If you have a model and stack that structurally expects a text input and needs a tokenization LAYER within the model graph, not "pre-tokinizing the text before sending it through the model graph", it seems to be astoundingly not straightforward how to make this work:
Here is a concrete example:
# Model that we want to work
inp = tf.keras.layers.Input(shape=(), dtype=tf.string)
# gp2_tokenizer = TokenizerLayer(max_seq_length=max_seq_length)
gp2_tokenizer = NewTokenizerLayer(max_seq_length=max_seq_length,tokenizer_checkpoint=tokenizer_checkpoint)
embedded = tf.keras.layers.Embedding(...)(gp2_tokenizer)
flattened = tf.keras.layers.Flatten()(embedded)
base_model = tf.keras.Model(inputs=inp, outputs = flattened)
# A second model (logistic regression model) will take this as its input
# ... (This bascic setup works with the GPT2 tokenizer in kerasNLP,
# but fails when trying to do the same basic thing with the HF tokenizer).

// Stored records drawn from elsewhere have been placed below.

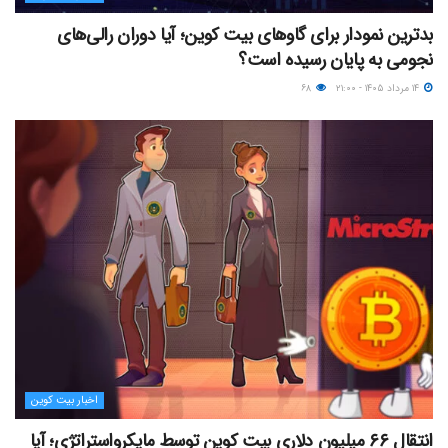
بدترین نمودار برای گاوهای بیت کوین؛ آیا دوران رالی‌های
نجومی به پایان رسیده است؟
۱۴ مرداد ۱۴۰۵ - ۲۱:۰۰
۶۸
اخبار بیت کوین
انتقال ۶۶ میلیون دلاری بیت کوین توسط مایکرواستراتژی؛ آیا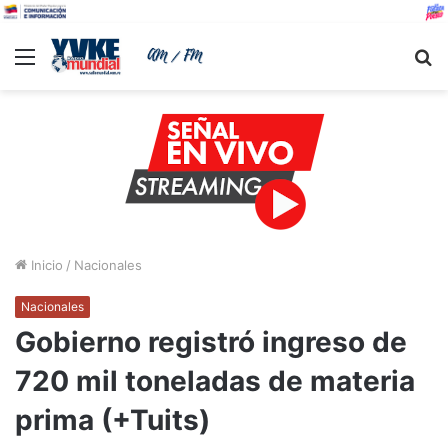
Menu
B
Inicio
/
Nacionales
Nacionales
Gobierno registró ingreso de
720 mil toneladas de materia
prima (+Tuits)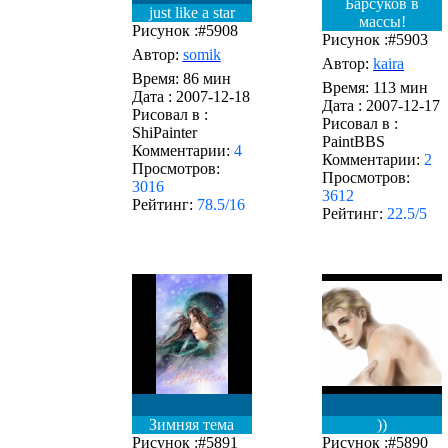
Барсуков в
just like a star
массы!
Рисунок :#5908
Рисунок :#5903
Автор:
somik
Автор:
kaira
Время: 86 мин
Время: 113 мин
Дата :
2007-12-18
Дата :
2007-12-17
Рисовал в :
Рисовал в :
ShiPainter
PaintBBS
Комментарии:
4
Комментарии:
2
Просмотров:
Просмотров:
3016
3612
Рейтинг:
78.5/16
Рейтинг:
22.5/5
Зимняя тема
))
Рисунок :#5891
Рисунок :#5890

# For reference, the code is working and validated with this used to
# instantiate the object gp2_tokenizer:
class TokenizerLayer(tf.keras.layers.Layer):
def __init__(self, max_seq_length, **kwargs):
super(TokenizerLayer, self).__init__(**kwargs) # Update this line
self.tokenizer = GPT2Tokenizer.from_preset("gpt2_extra_large_en")
self.preprocessor = GPT2Preprocessor(self.tokenizer, sequence_length=max_seq_length)
self.max_seq_length = max_seq_length
def call(self, inputs):
prep = self.preprocessor([inputs])
return prep['token_ids']
def get_config(self):
config = super(TokenizerLayer, self).get_config()
config.update({'max_seq_length': self.max_seq_length})
return config
@classmethod
def from_config(cls, config):
return cls(max_seq_length=config['max_seq_length'])
# Simple case attempt:
# This Fails because the huggingface tokenizer expects str or list[str]
# and is internally being fed a tensor of strings in call()
# by the Keras backend.
class NewTokenizerLayer(tf.keras.layers.Layer):
def call(self, inputs):
tokenized = self.tokenizer(inputs.numpy().astype("U").tolist(),
max_length=self.max_seq_length,
padding='max_length',
truncation=True,
return_tensors='tf',
return_overflowing_tokens=False)
return tokenized
# The logical next step seems to try to convert to string: ... well about that
# Raises: OperatorNotAllowedInGraphError:
# Iterating over a symbolic `tf.Tensor` is not allowed
class NewTokenizerLayer(tf.keras.layers.Layer):
def call(self, inputs):
inputs = [x.decode('utf-8') for x in inputs]
tokenized = self.tokenizer(inputs.numpy().astype("U").tolist(),
max_length=self.max_seq_length,
padding='max_length',
truncation=True,
return_tensors='tf',
return_overflowing_tokens=False)
return tokenized
# Raises an error: EagerTensor has no attribute .numpy()
class NewTokenizerLayer(tf.keras.layers.Layer):
def call(self, inputs):
inputs.numpy().astype('U').tolist()
tokenized = self.tokenizer(inputs.numpy().astype("U").tolist(),
max_length=self.max_seq_length,
padding='max_length',
truncation=True,
return_tensors='tf',
return_overflowing_tokens=False)
return tokenized
# Raises TypeError: Input 'input_values' of 'UnicodeEncode' Op has type string that does not match expected type of int32.
class NewTokenizerLayer(tf.keras.layers.Layer):
def call(self, inputs):
inputs = tf.strings.unicode_encode(inputs, 'UTF-8')
tokenized = self.tokenizer(inputs.numpy().astype("U").tolist(),
max_length=self.max_seq_length,
padding='max_length',
truncation=True,
return_tensors='tf',
return_overflowing_tokens=False)
return tokenized
... I have made several other tries ...
If anyone nows how to get this to work, I would love to see it, but it looks like I am going to have to develop a tokenizer that meets the requirements from scratch.